- [PROBLEM STATEMENT] Nothing should appear in the answer except the lines below from the line containing "Segment anything that" through the line containing "Outline anything matching", copied exactly, with pictures left out.

◇ ◇ ◇

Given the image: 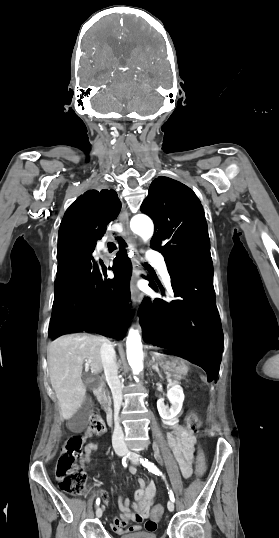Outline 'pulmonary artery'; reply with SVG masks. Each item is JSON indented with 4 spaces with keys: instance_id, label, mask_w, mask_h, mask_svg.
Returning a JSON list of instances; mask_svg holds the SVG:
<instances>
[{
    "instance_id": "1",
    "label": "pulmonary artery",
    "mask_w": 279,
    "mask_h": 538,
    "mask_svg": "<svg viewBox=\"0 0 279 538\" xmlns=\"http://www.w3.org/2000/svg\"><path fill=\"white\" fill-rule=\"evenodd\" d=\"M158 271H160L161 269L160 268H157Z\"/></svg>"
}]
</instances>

◇ ◇ ◇

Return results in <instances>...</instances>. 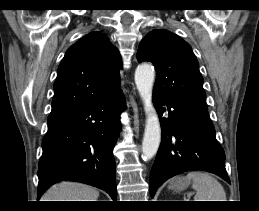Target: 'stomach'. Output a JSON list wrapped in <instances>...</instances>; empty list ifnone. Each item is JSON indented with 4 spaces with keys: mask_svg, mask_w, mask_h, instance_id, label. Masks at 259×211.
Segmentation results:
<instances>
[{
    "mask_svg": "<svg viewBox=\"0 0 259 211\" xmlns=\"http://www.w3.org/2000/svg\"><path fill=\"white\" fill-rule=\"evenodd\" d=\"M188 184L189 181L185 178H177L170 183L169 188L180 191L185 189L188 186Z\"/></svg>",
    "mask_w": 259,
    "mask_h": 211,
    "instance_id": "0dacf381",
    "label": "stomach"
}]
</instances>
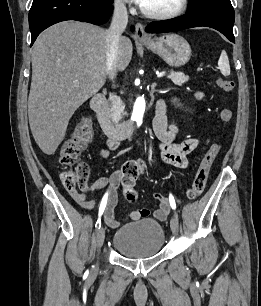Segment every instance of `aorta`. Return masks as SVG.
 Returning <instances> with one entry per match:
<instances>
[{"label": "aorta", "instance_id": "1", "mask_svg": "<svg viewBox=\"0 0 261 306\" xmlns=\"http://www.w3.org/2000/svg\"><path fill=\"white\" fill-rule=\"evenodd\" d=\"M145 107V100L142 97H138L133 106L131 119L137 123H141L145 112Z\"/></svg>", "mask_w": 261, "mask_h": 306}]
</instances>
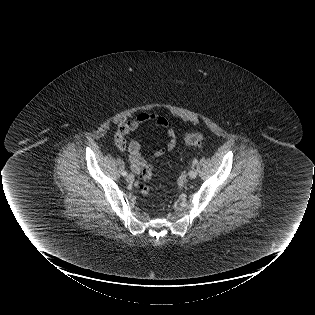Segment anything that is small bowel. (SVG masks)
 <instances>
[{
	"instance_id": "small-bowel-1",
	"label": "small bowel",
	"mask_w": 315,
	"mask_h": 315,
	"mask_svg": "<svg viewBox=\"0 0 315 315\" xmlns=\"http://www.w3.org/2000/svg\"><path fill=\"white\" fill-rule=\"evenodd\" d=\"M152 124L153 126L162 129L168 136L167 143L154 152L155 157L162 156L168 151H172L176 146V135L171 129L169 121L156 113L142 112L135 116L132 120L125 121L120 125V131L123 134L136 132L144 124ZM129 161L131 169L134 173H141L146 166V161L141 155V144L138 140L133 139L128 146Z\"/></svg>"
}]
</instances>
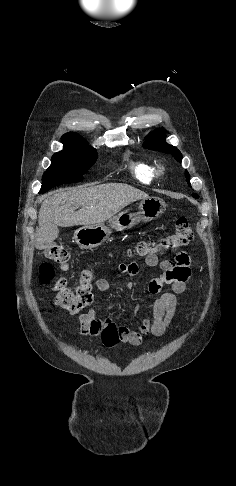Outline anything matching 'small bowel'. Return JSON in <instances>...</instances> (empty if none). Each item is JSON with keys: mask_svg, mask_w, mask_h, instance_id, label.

◇ ◇ ◇

- [SOLUTION FOR THIS TASK]
Segment anything that is small bowel. (SVG masks)
 <instances>
[{
	"instance_id": "small-bowel-1",
	"label": "small bowel",
	"mask_w": 315,
	"mask_h": 315,
	"mask_svg": "<svg viewBox=\"0 0 315 315\" xmlns=\"http://www.w3.org/2000/svg\"><path fill=\"white\" fill-rule=\"evenodd\" d=\"M152 124L153 126L162 129L168 136L167 143L154 152L155 157L162 156L168 151H172L176 146V135L171 129L169 121L156 113L142 112L135 116L132 120L125 121L120 125V131L123 134L136 132L144 124ZM129 161L131 169L134 173H141L146 166V161L141 155V144L138 140L133 139L128 146Z\"/></svg>"
}]
</instances>
Outline anything matching 'small bowel'. Return JSON in <instances>...</instances> (empty if none). Each item is JSON with keys: mask_svg, mask_w, mask_h, instance_id, label.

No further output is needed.